Tony Barber, Financial Times (London, England), 02 Oct. 2004

In the eyes of his critics, Emperor Charles I, the last ruler of the Austro-Hungarian empire, was at best an incompetent fool, at worst a war criminal.

But in the Vatican's opinion he was a miracle-worker, and on Sunday Pope John Paul II will hold a ceremony in St Peter's Square at which Charles will be beatified, putting him on the home stretch to sainthood.

Since he became pope in October 1978, John Paul has created 482 saints and beatified another 1,337 people, more than all previous popes combined in the Roman Catholic Church's 2,000-year history.

But few individuals elevated to this status are more controversial than the last Habsburg emperor, who died in exile on the Portuguese island of Madeira in 1922 at the age of 34.
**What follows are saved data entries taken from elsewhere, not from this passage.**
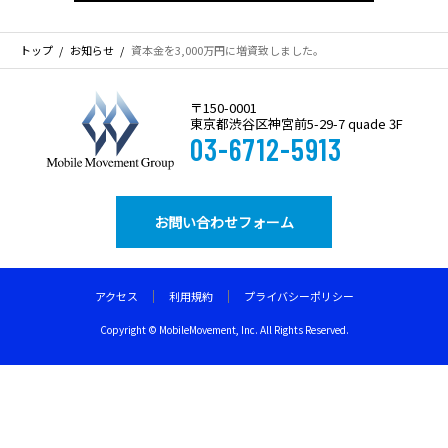
トップ
お知らせ
資本金を3,000万円に増資致しました。
〒150-0001
東京都渋谷区神宮前5-29-7 quade 3F
03-6712-5913
お問い合わせフォーム
アクセス
利用規約
プライバシーポリシー
PAGETOP
Copyright © MobileMovement, Inc. All Rights Reserved.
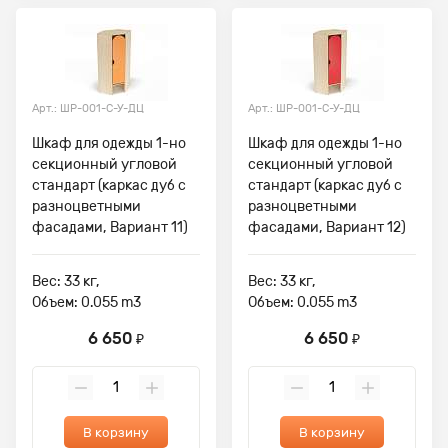
Арт.: ШР-001-С-У-ДЦ
Арт.: ШР-001-С-У-ДЦ
Шкаф для одежды 1-но
Шкаф для одежды 1-но
секционный угловой
секционный угловой
стандарт (каркас дуб с
стандарт (каркас дуб с
разноцветными
разноцветными
фасадами, Вариант 11)
фасадами, Вариант 12)
Вес: 33 кг,
Вес: 33 кг,
Объем: 0.055 m3
Объем: 0.055 m3
6 650
6 650
₽
₽
В корзину
В корзину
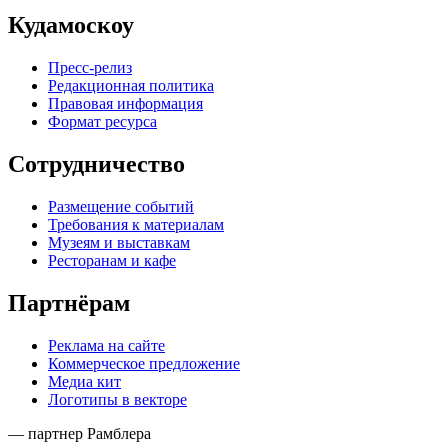
Кудамоскоу
Пресс-релиз
Редакционная политика
Правовая информация
Формат ресурса
Сотрудничество
Размещение событий
Требования к материалам
Музеям и выставкам
Ресторанам и кафе
Партнёрам
Реклама на сайте
Коммерческое предложение
Медиа кит
Логотипы в векторе
— партнер Рамблера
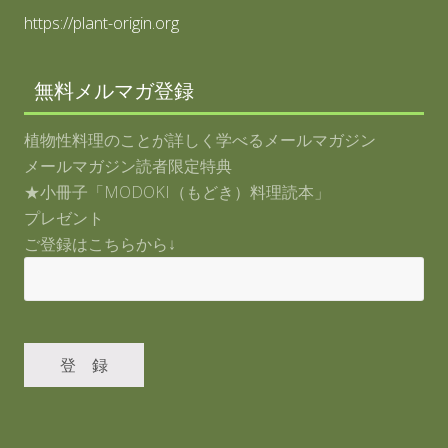
https://plant-origin.org
無料メルマガ登録
植物性料理のことが詳しく学べるメールマガジン
メールマガジン読者限定特典
★小冊子「MODOKI（もどき）料理読本」
プレゼント
ご登録はこちらから↓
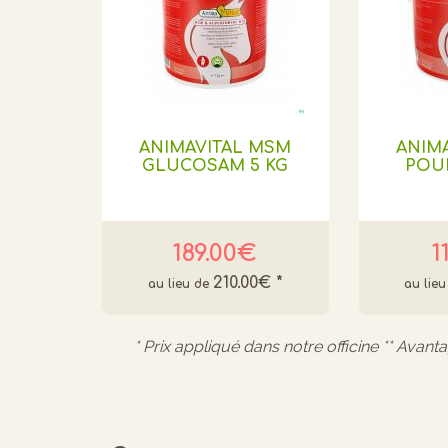
ANIMAVITAL MSM
ANIM
GLUCOSAM 5 KG
POUD
189.00€
1
210.00€
*
* Prix appliqué dans notre officine ** Avant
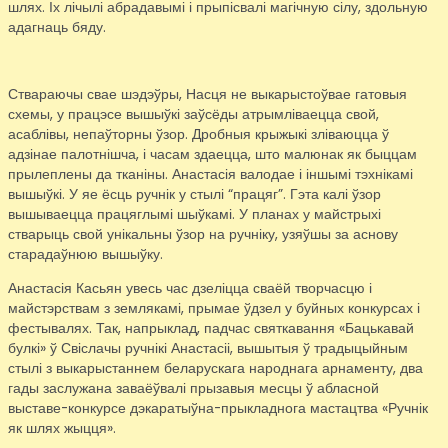
шлях. Іх лічылі абрадавымі і прыпісвалі магічную сілу, здольную
адагнаць бяду.
Ствараючы свае шэдэўры, Насця не выкарыстоўвае гатовыя
схемы, у працэсе вышыўкі заўсёды атрымліваецца свой,
асаблівы, непаўторны ўзор. Дробныя крыжыкі зліваюцца ў
адзінае палотнішча, і часам здаецца, што малюнак як быццам
прылеплены да тканіны. Анастасія валодае і іншымі тэхнікамі
вышыўкі. У яе ёсць ручнік у стылі “працяг”. Гэта калі ўзор
вышываецца працяглымі шыўкамі. У планах у майстрыхі
стварыць свой унікальны ўзор на ручніку, узяўшы за аснову
старадаўнюю вышыўку.
Анастасія Касьян увесь час дзеліцца сваёй творчасцю і
майстэрствам з землякамі, прымае ўдзел у буйных конкурсах і
фестывалях. Так, напрыклад, падчас святкавання «Бацькавай
булкі» ў Свіслачы ручнікі Анастасіі, вышытыя ў традыцыйным
стылі з выкарыстаннем беларускага народнага арнаменту, два
гады заслужана заваёўвалі прызавыя месцы ў абласной
выставе-конкурсе дэкаратыўна-прыкладнога мастацтва «Ручнік
як шлях жыцця».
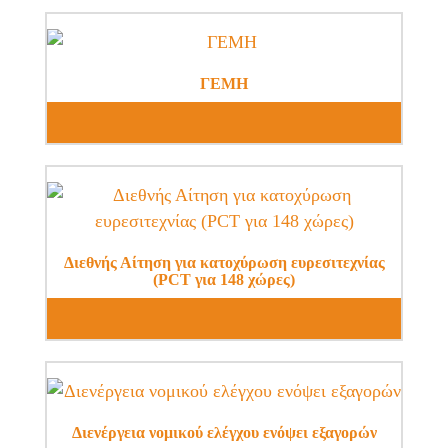
ΓΕΜΗ
Διεθνής Αίτηση για κατοχύρωση ευρεσιτεχνίας
(PCT για 148 χώρες)
Διενέργεια νομικού ελέγχου ενόψει εξαγορών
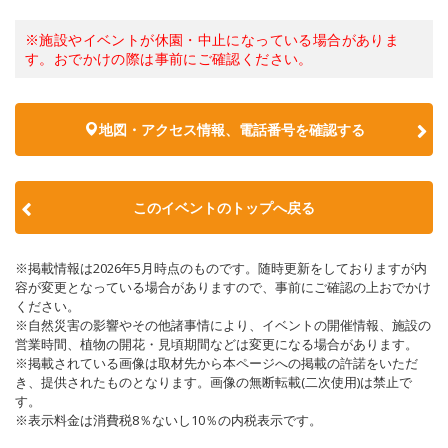
※施設やイベントが休園・中止になっている場合がありま
す。おでかけの際は事前にご確認ください。
地図・アクセス情報、電話番号を確認する
このイベントのトップへ戻る
※掲載情報は2026年5月時点のものです。随時更新をしておりますが内
容が変更となっている場合がありますので、事前にご確認の上おでかけ
ください。
※自然災害の影響やその他諸事情により、イベントの開催情報、施設の
営業時間、植物の開花・見頃期間などは変更になる場合があります。
※掲載されている画像は取材先から本ページへの掲載の許諾をいただ
き、提供されたものとなります。画像の無断転載(二次使用)は禁止で
す。
※表示料金は消費税8％ないし10％の内税表示です。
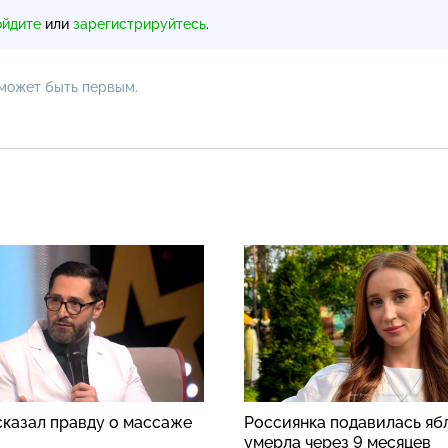
ойдите
или
зарегистрируйтесь
.
 может быть первым.
сказал правду о массаже
Россиянка подавилась яб
умерла через 9 месяцев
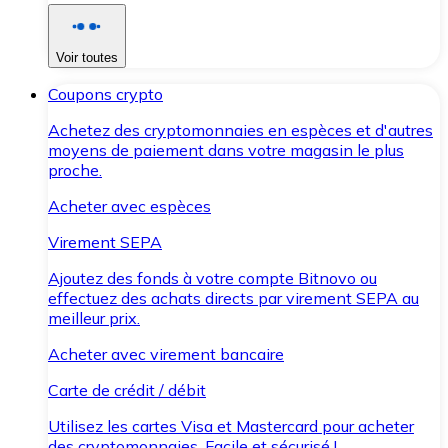
Voir toutes
Coupons crypto
Achetez des cryptomonnaies en espèces et d'autres
moyens de paiement dans votre magasin le plus
proche.
Acheter avec espèces
Virement SEPA
Ajoutez des fonds à votre compte Bitnovo ou
effectuez des achats directs par virement SEPA au
meilleur prix.
Acheter avec virement bancaire
Carte de crédit / débit
Utilisez les cartes Visa et Mastercard pour acheter
des cryptomonnaies. Facile et sécurisé !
The miracle attributed to Charles concerns Sister Maria Zita Gradowska, a Polish-born Brazilian nun who is said to have recovered the power to walk in 1960 after praying to the late emperor.

Charles, who ruled from 1916 to 1918, also acquired a reputation in Catholic circles as a man of peace - he was supposedly the only European monarch who genuinely wanted to end the carnage of the first world war.

It is this image that many historians contest. Anton Pelinka, professor of political science at Innsbruck University in Austria, calls the beatification"ridiculous".

Under Charles's command, the Habsburg empire was allied with Germany against Britain, France, Italy, Russia and the US.

Charles personally led the empire's 20th army corps on the eastern front, while elsewhere Austrian forces used poison gas against the Italians.

According to the emperor's official beatification website,"no victory could give him satisfaction: the sight of all the destruction and mangled corpses was entirely unbearable for him".